INFORMATION START
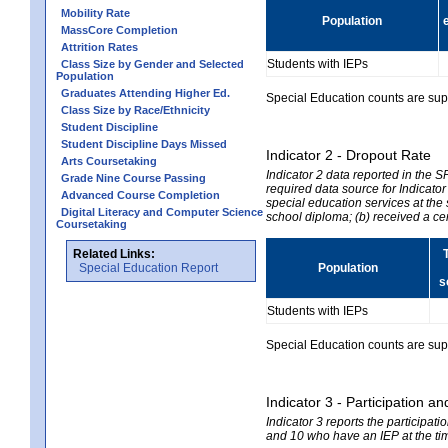
Mobility Rate
Population
MassCore Completion
Attrition Rates
Students with IEPs
Class Size by Gender and Selected
Population
Graduates Attending Higher Ed.
Special Education counts are suppr
Class Size by Race/Ethnicity
Student Discipline
Student Discipline Days Missed
Indicator 2 - Dropout Rate
Arts Coursetaking
Indicator 2 data reported in the 
Grade Nine Course Passing
required data source for Indicator
Advanced Course Completion
special education services at the 
Digital Literacy and Computer Science
school diploma; (b) received a ce
Coursetaking
Related Links:
Special Education Report
Population
s
Students with IEPs
Special Education counts are suppr
Indicator 3 - Participation
Indicator 3 reports the participa
and 10 who have an IEP at the time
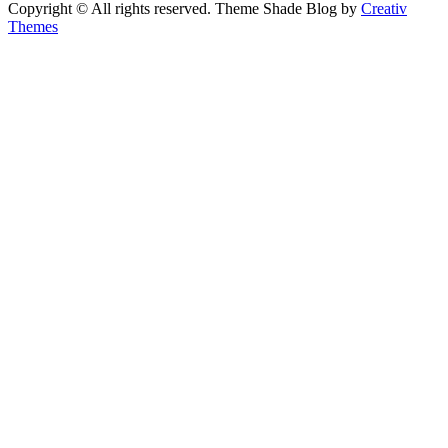
Copyright © All rights reserved. Theme Shade Blog by
Creativ
Themes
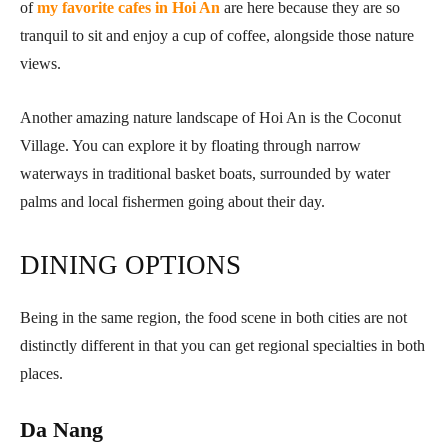
of
my favorite cafes in Hoi An
are here because they are so
tranquil to sit and enjoy a cup of coffee, alongside those nature
views.
Another amazing nature landscape of Hoi An is the Coconut
Village. You can explore it by floating through narrow
waterways in traditional basket boats, surrounded by water
palms and local fishermen going about their day.
DINING OPTIONS
Being in the same region, the food scene in both cities are not
distinctly different in that you can get regional specialties in both
places.
Da Nang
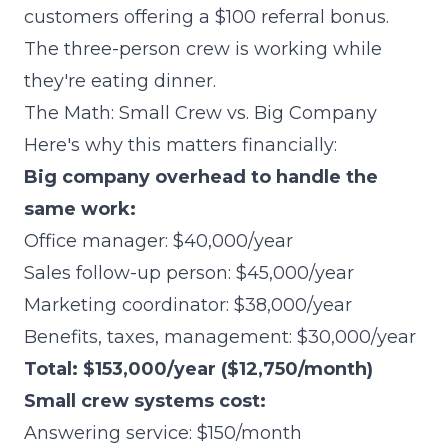
customers offering a $100 referral bonus.
The three-person crew is working while
they're eating dinner.
The Math: Small Crew vs. Big Company
Here's why this matters financially:
Big company overhead to handle the
same work:
Office manager: $40,000/year
Sales follow-up person: $45,000/year
Marketing coordinator: $38,000/year
Benefits, taxes, management: $30,000/year
Total: $153,000/year ($12,750/month)
Small crew systems cost:
Answering service: $150/month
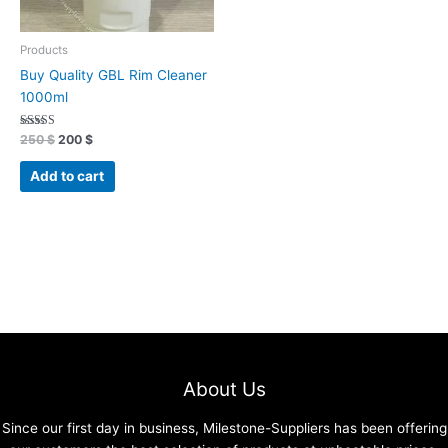
Products
Buy Quality GBL Rim Cleaner
1000ml
Rated
250
$
200
$
4.96
out of 5
Add to cart
About Us
Since our first day in business, Milestone-Suppliers has been offering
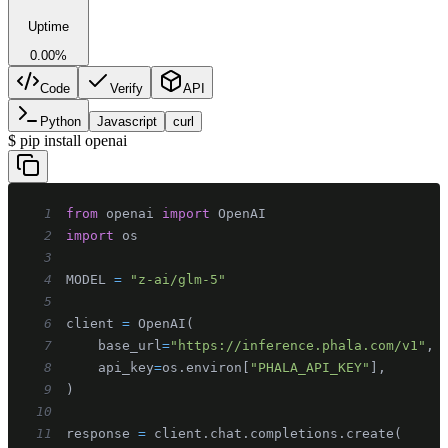
Uptime
0.00%
Code
Verify
API
Python
Javascript
curl
$
pip install openai
1
from
 openai 
import
2
import
3
4
MODEL 
=
"z-ai/glm-5"
5
6
client 
=
 OpenAI
(
7
    base_url
=
"https://inference.phala.com/v1"
,
8
    api_key
=
os
.
environ
[
"PHALA_API_KEY"
]
,
9
)
10
11
response 
=
 client
.
chat
.
completions
.
create
(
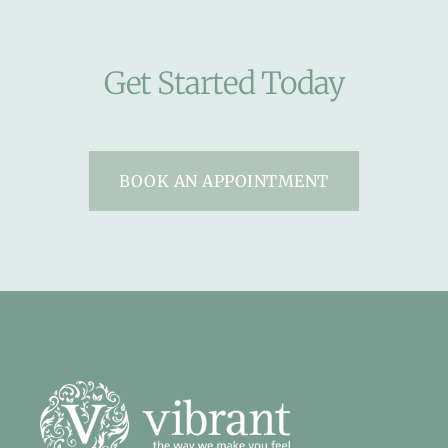
Get Started Today
BOOK AN APPOINTMENT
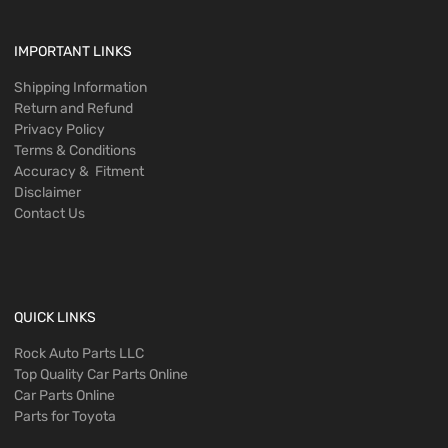
IMPORTANT LINKS
Shipping Information
Return and Refund
Privacy Policy
Terms & Conditions
Accuracy & Fitment
Disclaimer
Contact Us
QUICK LINKS
Rock Auto Parts LLC
Top Quality Car Parts Online
Car Parts Online
Parts for Toyota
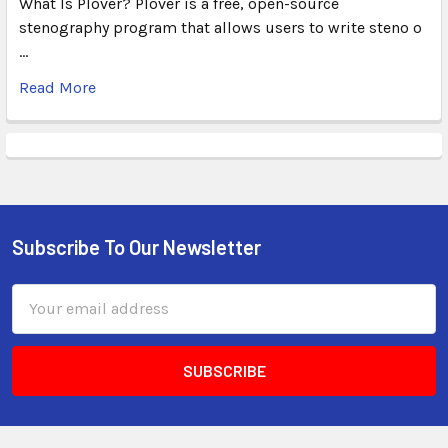
What Is Plover? Plover is a free, open-source
stenography program that allows users to write steno o
…
Read More
Subscribe To Our Newsletter
Email
Address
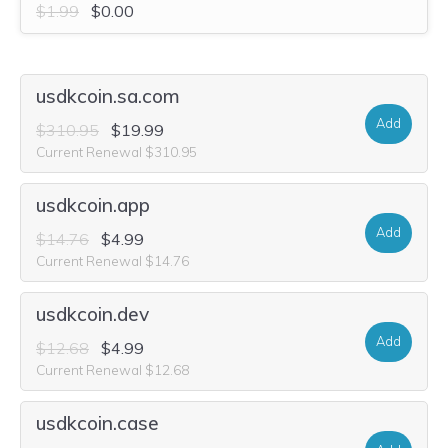
$1.99
$0.00
usdkcoin.sa.com
Add
$310.95
$19.99
Current Renewal $310.95
usdkcoin.app
Add
$14.76
$4.99
Current Renewal $14.76
usdkcoin.dev
Add
$12.68
$4.99
Current Renewal $12.68
usdkcoin.case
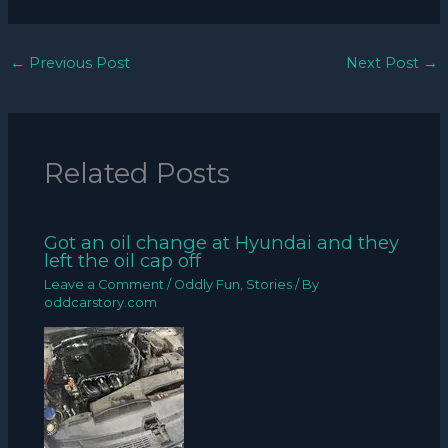
←
Previous Post
Next Post
→
Related Posts
Got an oil change at Hyundai and they
left the oil cap off
Leave a Comment
/
Oddly Fun
,
Stories
/ By
oddcarstory.com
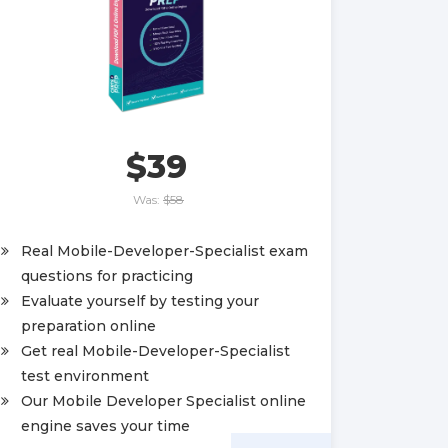
$39
Was:
$58
Real Mobile-Developer-Specialist exam
questions for practicing
Evaluate yourself by testing your
preparation online
Get real Mobile-Developer-Specialist
test environment
Our Mobile Developer Specialist online
engine saves your time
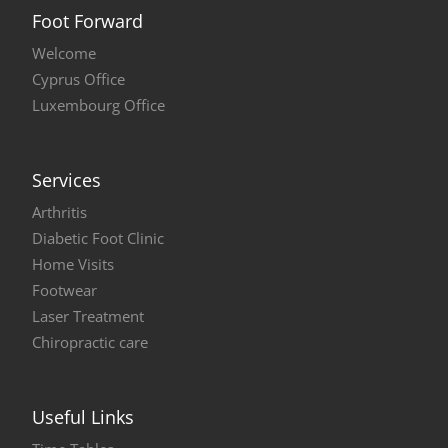
Foot Forward
Welcome
Cyprus Office
Luxembourg Office
Services
Arthritis
Diabetic Foot Clinic
Home Visits
Footwear
Laser Treatment
Chiropractic care
Useful Links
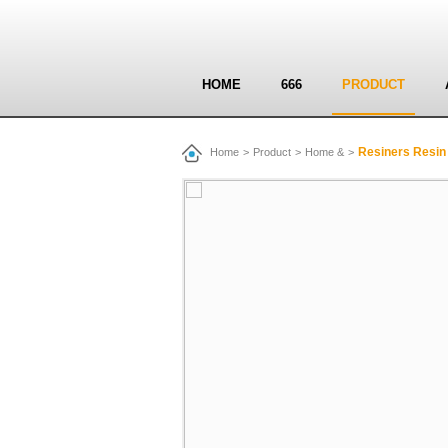
HOME
666
PRODUCT
Resiners Resin 
Home
>
Product
>
Home &
>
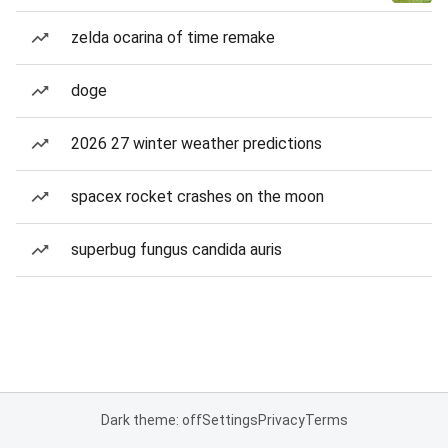
zelda ocarina of time remake
doge
2026 27 winter weather predictions
spacex rocket crashes on the moon
superbug fungus candida auris
Dark theme: off
Settings
Privacy
Terms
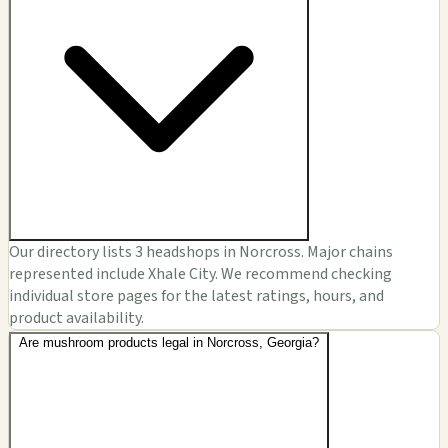
Our directory lists 3 headshops in Norcross. Major chains
represented include Xhale City. We recommend checking
individual store pages for the latest ratings, hours, and
product availability.
Are mushroom products legal in Norcross, Georgia?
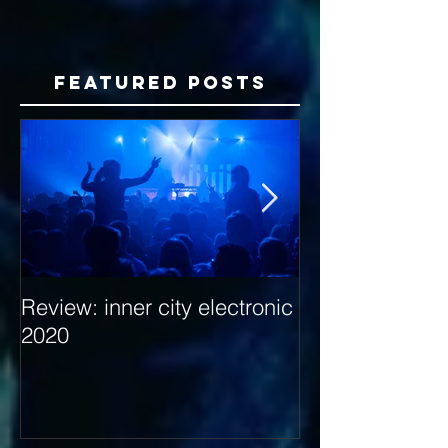
Featured Posts
Review: inner city electronic
Behind the Dec
2020
with Hybrid Mi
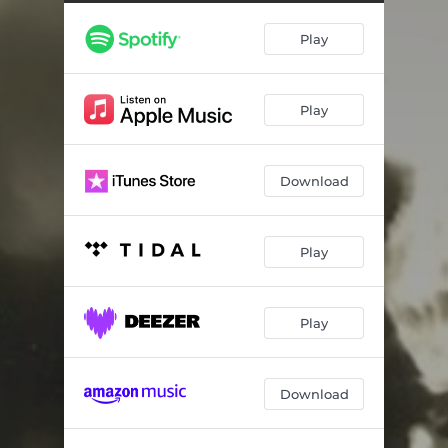
Play
Play
Download
Play
Play
Download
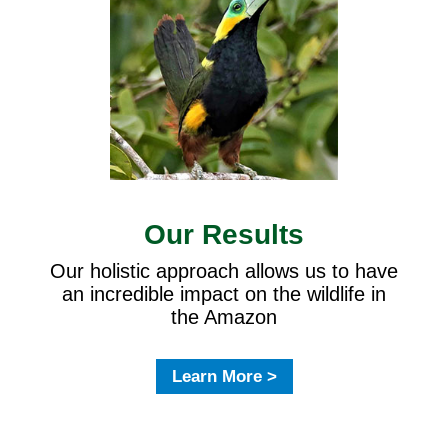
Our Results
Our holistic approach allows us to have
an incredible impact on the wildlife in
the Amazon
Learn More >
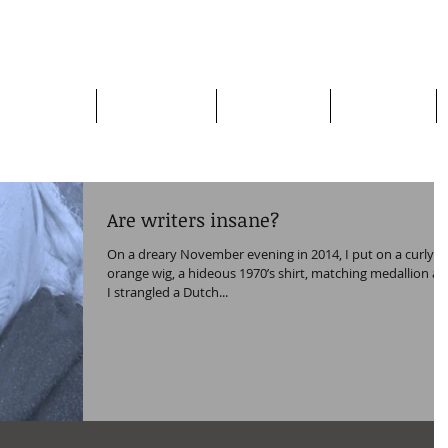
apman
Home page
Who am I?
My Books
My Plays
Are writers insane?
On a dreary November evening in 2014, I put on a curly
orange wig, a hideous 1970’s shirt, matching medallion a
I strangled a Dutch...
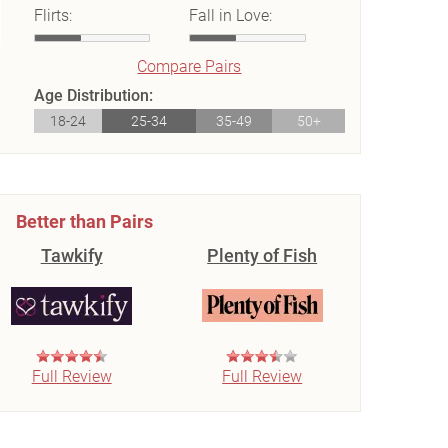
Flirts:
Fall in Love:
Compare Pairs
Age Distribution:
18-24
25-34
35-49
50+
Better than Pairs
Tawkify
Plenty of Fish
Full Review
Full Review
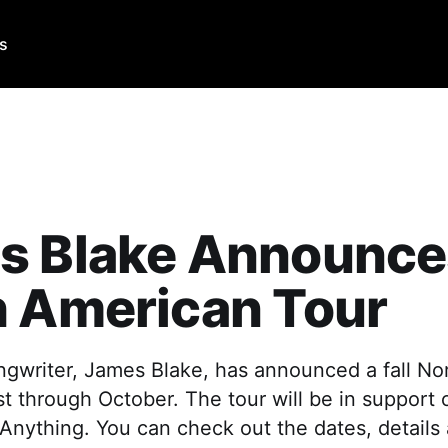
Us
s Blake Announces
h American Tour
ngwriter, James Blake, has announced a fall No
st through October. The tour will be in support 
Anything. You can check out the dates, details 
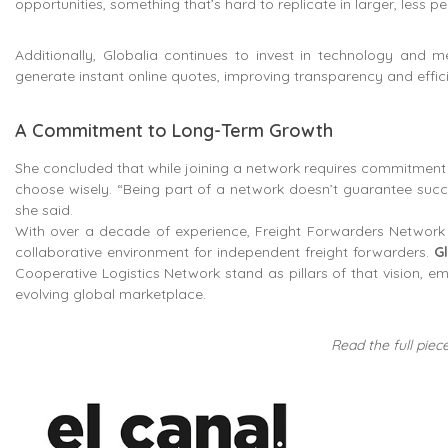
opportunities, something that’s hard to replicate in larger, less p
Additionally, Globalia continues to invest in technology and 
generate instant online quotes, improving transparency and effic
A Commitment to Long-Term Growth
She concluded that while joining a network requires commitment 
choose wisely. “Being part of a network doesn’t guarantee succes
she said.
With over a decade of experience, Freight Forwarders Network S
collaborative environment for independent freight forwarders.
G
Cooperative Logistics Network stand as pillars of that vision, e
evolving global marketplace.
Read the full piece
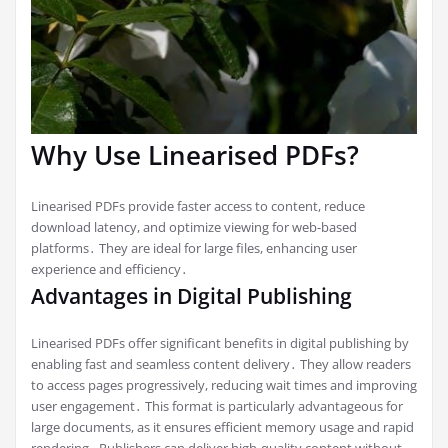
Why Use Linearised PDFs?
Linearised PDFs provide faster access to content, reduce
download latency, and optimize viewing for web-based
platforms․ They are ideal for large files, enhancing user
experience and efficiency․
Advantages in Digital Publishing
Linearised PDFs offer significant benefits in digital publishing by
enabling fast and seamless content delivery․ They allow readers
to access pages progressively, reducing wait times and improving
user engagement․ This format is particularly advantageous for
large documents, as it ensures efficient memory usage and rapid
rendering․ Publishers can deliver high-quality content without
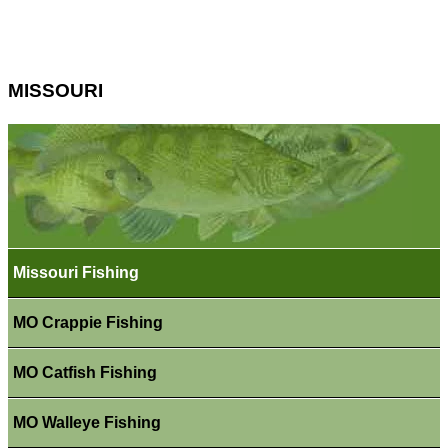
MISSOURI
Missouri Fishing
MO Crappie Fishing
MO Catfish Fishing
MO Walleye Fishing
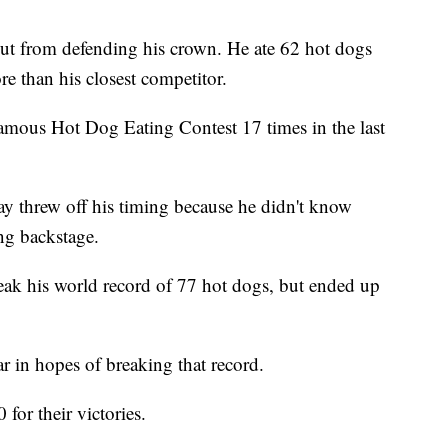
nut from defending his crown. He ate 62 hot dogs
re than his closest competitor.
mous Hot Dog Eating Contest 17 times in the last
lay threw off his timing because he didn't know
ing backstage.
eak his world record of 77 hot dogs, but ended up
r in hopes of breaking that record.
or their victories.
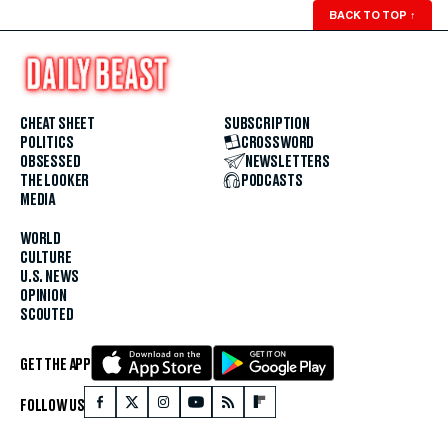
BACK TO TOP
↑
CHEAT SHEET
SUBSCRIPTION
POLITICS
CROSSWORD
OBSESSED
NEWSLETTERS
THE LOOKER
PODCASTS
MEDIA
WORLD
CULTURE
U.S. NEWS
OPINION
SCOUTED
GET THE APP
FOLLOW US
INFORMATION END
TASK INSTRUCTIONS: Scan the entries above. Copy each line that has the string "your".

SOLUTION:
Evaluate yourself by testing your
engine saves your time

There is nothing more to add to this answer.